Defendants moved to dismiss the complaint on the grounds that they did not have the discretion to divest the stock, and thus could not be held accountable for the poor plan performance as a result of the decrease in the stock’s value. Defendants further argued that, in any event, they were entitled as fiduciaries to a presumption that they acted prudently by investing the assets in employer stock. Plaintiffs opposed defendants’ motion to dismiss the breach of prudence claim, arguing (1) that the fiduciaries had discretion to divest the Plans of the Stock, and (2) that Fourth Circuit precedent rejected the presumption of prudence that defendants were seeking.

The court granted defendants’ motion to dismiss the breach of prudence claim, holding that, even assuming the fiduciaries had the discretion to divest the stock and that no presumption of prudence was warranted, the plaintiffs’ complaint would still fail to state a cause of action because it lacked any allegation concerning the purported events that allegedly should have triggered the duty of divest.
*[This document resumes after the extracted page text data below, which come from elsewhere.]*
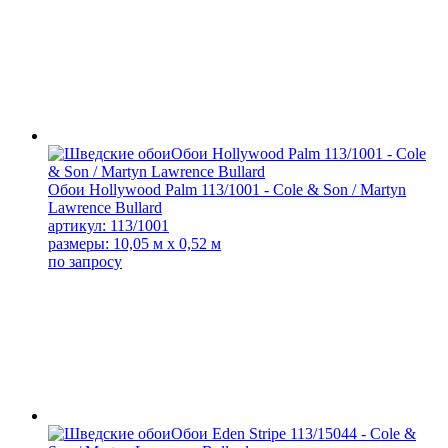
Обои Hollywood Palm 113/1001 - Cole & Son / Martyn
Lawrence Bullard
артикул: 113/1001
размеры: 10,05 м x 0,52 м
по запросу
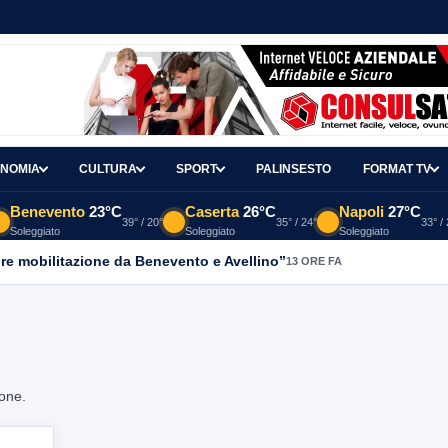
NOMIA
CULTURA
SPORT
PALINSESTO
FORMAT TV
Benevento
23°C
Caserta
26°C
Napoli
27°C
39° / 20°
35° / 24°
33° /
Soleggiato
Soleggiato
Soleggiato
re mobilitazione da Benevento e Avellino”
13 ORE FA
ione.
The court pointed out that the alleged risky business practices that plaintiffs argued warranted divestiture had been pursued since 2001, with highly profitable results, and that plaintiffs failed to point to any change in Constellation’s practices at the start of the class period. In so holding, the court noted that investment in high-risk companies cannot be deemed to be “prudent when they succeed and imprudent when they fail.” (In re Constellation Energy Group, Inc. Erisa Litigation, No. CCB-08-2662, 2010 WL 3221821 (D. Md. Aug. 13, 2010))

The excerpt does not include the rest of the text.